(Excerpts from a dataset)
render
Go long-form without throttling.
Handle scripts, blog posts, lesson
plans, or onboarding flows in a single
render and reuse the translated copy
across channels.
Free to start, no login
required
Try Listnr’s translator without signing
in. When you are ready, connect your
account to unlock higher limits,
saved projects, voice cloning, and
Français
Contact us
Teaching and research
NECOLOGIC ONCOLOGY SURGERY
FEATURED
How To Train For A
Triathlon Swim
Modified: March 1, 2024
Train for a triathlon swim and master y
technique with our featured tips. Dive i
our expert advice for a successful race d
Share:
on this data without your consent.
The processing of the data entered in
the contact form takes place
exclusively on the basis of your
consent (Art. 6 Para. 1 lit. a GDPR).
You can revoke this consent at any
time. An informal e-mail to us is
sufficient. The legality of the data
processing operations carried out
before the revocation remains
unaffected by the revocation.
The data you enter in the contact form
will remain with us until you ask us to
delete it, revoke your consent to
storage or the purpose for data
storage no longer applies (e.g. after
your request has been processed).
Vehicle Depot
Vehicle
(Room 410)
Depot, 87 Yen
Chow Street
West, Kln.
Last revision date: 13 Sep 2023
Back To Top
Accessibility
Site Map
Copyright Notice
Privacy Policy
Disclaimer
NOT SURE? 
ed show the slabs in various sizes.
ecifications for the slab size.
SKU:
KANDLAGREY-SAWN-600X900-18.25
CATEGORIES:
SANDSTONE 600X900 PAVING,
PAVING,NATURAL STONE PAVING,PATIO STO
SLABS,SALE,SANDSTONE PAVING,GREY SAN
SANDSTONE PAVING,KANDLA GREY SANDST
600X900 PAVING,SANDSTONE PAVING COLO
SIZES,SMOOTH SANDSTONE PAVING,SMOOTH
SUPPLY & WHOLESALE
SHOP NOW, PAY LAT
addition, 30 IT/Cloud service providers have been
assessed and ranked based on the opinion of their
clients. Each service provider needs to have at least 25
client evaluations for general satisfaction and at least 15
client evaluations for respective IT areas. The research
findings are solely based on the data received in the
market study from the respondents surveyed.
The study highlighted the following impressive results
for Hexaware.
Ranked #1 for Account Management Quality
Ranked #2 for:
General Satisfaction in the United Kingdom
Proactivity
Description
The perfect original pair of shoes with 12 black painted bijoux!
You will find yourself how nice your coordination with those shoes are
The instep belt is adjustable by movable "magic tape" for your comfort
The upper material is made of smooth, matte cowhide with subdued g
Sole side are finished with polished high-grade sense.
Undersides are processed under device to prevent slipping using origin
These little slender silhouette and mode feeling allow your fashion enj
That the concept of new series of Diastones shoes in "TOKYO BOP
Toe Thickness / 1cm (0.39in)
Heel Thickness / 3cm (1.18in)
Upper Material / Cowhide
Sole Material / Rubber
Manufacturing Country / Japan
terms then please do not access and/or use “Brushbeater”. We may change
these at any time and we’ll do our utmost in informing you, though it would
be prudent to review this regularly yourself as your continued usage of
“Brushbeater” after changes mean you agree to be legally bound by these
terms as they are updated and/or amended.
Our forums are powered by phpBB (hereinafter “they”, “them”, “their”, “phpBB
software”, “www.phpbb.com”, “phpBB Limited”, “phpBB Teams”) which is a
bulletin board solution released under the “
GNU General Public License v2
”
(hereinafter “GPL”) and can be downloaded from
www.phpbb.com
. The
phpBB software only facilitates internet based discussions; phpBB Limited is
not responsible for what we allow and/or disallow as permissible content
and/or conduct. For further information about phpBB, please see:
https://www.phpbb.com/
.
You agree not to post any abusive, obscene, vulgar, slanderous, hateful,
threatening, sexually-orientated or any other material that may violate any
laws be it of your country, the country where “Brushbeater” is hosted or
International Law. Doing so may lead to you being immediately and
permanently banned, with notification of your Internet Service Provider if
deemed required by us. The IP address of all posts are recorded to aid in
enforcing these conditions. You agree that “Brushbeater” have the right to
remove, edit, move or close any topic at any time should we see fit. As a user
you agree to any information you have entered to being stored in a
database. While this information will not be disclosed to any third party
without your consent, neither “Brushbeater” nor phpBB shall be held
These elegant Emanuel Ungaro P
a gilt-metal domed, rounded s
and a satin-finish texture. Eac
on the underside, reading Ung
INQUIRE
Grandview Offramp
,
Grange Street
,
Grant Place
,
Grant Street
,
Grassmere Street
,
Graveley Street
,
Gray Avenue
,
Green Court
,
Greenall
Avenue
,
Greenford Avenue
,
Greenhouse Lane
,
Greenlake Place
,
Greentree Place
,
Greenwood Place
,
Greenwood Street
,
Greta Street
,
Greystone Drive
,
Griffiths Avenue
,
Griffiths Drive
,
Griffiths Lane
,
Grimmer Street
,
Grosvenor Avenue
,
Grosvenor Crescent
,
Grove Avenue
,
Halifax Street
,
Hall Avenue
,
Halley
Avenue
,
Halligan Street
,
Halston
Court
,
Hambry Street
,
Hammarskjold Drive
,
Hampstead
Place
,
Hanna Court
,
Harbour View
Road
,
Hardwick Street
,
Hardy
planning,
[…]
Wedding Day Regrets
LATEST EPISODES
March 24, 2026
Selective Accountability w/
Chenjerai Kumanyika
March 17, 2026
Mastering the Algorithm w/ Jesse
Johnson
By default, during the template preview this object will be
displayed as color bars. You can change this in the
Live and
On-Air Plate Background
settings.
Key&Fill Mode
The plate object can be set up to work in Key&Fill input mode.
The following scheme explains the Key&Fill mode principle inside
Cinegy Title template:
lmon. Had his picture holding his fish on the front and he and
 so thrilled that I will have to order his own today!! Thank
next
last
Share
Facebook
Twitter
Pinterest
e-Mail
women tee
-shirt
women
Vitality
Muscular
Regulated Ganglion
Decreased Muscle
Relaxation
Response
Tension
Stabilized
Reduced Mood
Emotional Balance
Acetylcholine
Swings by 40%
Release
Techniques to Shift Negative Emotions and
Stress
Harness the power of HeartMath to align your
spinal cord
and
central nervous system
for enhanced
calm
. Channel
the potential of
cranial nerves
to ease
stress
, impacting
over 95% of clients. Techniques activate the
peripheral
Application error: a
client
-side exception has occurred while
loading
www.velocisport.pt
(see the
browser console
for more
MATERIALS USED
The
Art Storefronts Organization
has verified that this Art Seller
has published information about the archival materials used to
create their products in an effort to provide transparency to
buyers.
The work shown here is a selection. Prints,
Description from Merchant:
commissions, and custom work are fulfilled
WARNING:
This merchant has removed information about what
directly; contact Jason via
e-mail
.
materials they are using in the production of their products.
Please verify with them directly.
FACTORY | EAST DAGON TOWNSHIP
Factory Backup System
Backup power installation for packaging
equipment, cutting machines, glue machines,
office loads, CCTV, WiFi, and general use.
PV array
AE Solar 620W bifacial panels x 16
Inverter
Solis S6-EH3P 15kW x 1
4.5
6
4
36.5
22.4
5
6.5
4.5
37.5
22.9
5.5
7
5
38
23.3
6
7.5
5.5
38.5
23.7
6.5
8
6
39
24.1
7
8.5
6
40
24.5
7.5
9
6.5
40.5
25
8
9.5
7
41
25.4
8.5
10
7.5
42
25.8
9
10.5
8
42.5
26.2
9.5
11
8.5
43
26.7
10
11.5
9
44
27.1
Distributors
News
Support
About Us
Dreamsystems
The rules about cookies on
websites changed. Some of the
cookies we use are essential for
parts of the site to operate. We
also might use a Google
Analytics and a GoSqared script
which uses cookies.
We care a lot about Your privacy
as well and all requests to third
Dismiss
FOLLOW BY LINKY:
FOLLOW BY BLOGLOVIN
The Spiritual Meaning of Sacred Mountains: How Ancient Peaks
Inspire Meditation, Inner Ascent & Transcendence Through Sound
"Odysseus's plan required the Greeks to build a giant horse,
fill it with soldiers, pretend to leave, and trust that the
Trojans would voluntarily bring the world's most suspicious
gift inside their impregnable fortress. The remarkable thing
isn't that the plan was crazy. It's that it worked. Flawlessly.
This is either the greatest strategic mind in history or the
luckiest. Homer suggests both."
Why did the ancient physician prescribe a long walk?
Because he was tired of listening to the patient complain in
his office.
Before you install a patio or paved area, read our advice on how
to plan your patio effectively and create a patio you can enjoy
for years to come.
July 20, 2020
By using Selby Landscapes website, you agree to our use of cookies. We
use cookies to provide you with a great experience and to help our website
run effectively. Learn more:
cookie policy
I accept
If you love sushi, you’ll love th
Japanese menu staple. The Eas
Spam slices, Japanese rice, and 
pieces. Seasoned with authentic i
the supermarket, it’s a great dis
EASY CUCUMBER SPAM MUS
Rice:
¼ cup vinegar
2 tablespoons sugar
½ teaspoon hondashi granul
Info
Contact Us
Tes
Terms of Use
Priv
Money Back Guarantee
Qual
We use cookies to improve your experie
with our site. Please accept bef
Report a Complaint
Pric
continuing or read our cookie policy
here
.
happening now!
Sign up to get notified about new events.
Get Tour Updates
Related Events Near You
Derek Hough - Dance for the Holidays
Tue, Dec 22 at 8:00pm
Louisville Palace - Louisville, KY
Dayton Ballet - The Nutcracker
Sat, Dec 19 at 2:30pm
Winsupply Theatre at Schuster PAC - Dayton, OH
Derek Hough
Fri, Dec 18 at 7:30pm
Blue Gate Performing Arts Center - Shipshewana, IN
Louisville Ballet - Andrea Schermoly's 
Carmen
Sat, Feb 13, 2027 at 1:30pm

**What you have to do**: Tally the lines of the data that contain the string "they" and report the total alone.

**Answer section**: 3